Le donne non hanno diritto né dovere di migliorare il basket femminile?

11.09.2016 15:35 di  Umberto De Santis  Twitter:    vedi letture
Le donne non hanno diritto né dovere di migliorare il basket femminile?

Ah, le donne! C'è una bellissima pagina Facebook "non facciamo morire il movimento del basket femminile", che nel nome è già un programma, e che evidentemente al Ministro per le Pari Opportunità Maria Elena Boschi non interessa, come non interessa al presidente FIP Gianni Petrucci e altrettanto al nuovo presidente della pallacanestro femminile Massimo Protani. LBF ha nominato nuovi presidente e consiglio direttivo, dove le cariche sono state assegnate, come tutti hanno potuto leggere (qui), tutte a candidati uomini. Addirittura, nel curriculum vitae del neo presidente votato con percentuali bulgare (95%) ci si vanta di un impegno trentennale a favore della pallacanestro femminile. Visti gli attuali risultati, non ci sembra ci sia nulla di cui vantarsi. Manca appeal, visibilità, risorse, capacità di reclutamento - e senza che qualche isola felice esistente abbia a metterci il broncio.

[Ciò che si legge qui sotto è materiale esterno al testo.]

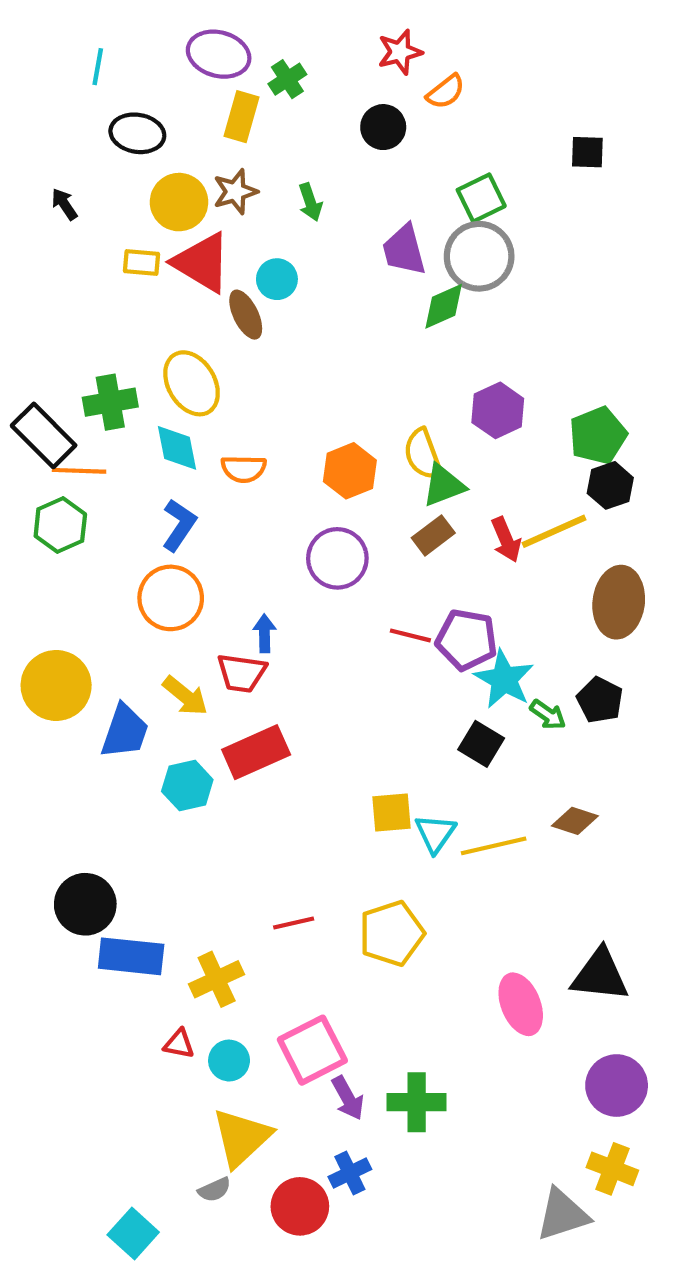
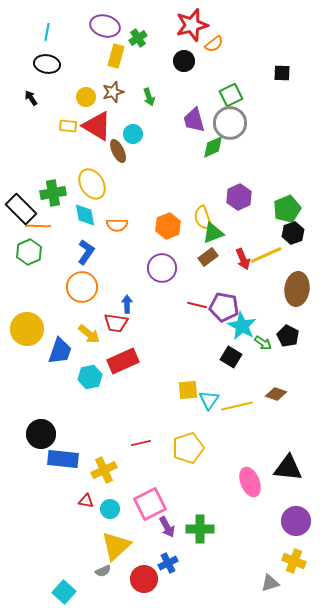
red star: (400, 52) -> (192, 25), size x1.5
black ellipse: (137, 133) -> (47, 64), moved
yellow circle: (179, 202) -> (86, 97), size x0.7
gray triangle: (562, 1215) -> (270, 583), size x0.7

La Federbasket, secondo una denuncia fatta da La Repubblica (qui) concede premi dimezzati alle squadre femminili, rispetto alle maschili. Non è solo una realtà del basket, questa misoginia è diffusa in tutti gli sport. Ma torniamo nel recinto di casa nostra: le donne italiane del basket non contano nulla nelle decisioni che le riguardano e questa è la sostanza del discorso. Non sta troppo meglio il volley femminile, che nonostante la partecipazione alle Olimpiadi nel Consiglio federale della FIPAV ha ben una componente in quota "Consiglieri atlete"! La mancanza di donne al di fuori del basket giocato come dirigenti e finanche giornaliste capaci di raccontare il nostro sport al femminile è un deficit culturale insanabile che ci riporta nelle retrovie dello sport. La WNBA, nata nel 1997, ha avuto due sole presidenti, due donne, Val Ackerman dal 1997 al 2005 e Donna Orender l'attuale. Impariamo da chi è più bravo di noi, subito. Il primo problema è nelle donne: sono pochissime quelle che si propongono, o che rispondono alla chiamata. La maternità è importante, una volta chiuso con l'attività agonistica. Ma davvero può cancellare quello che si è state e che si può offrire in contributo per far crescere il basket femminile per davvero? O davvero ha ragione il presidente CONI Malagò che invoca una legge per le quote rosa che costringa gli uomini a cambiare registro?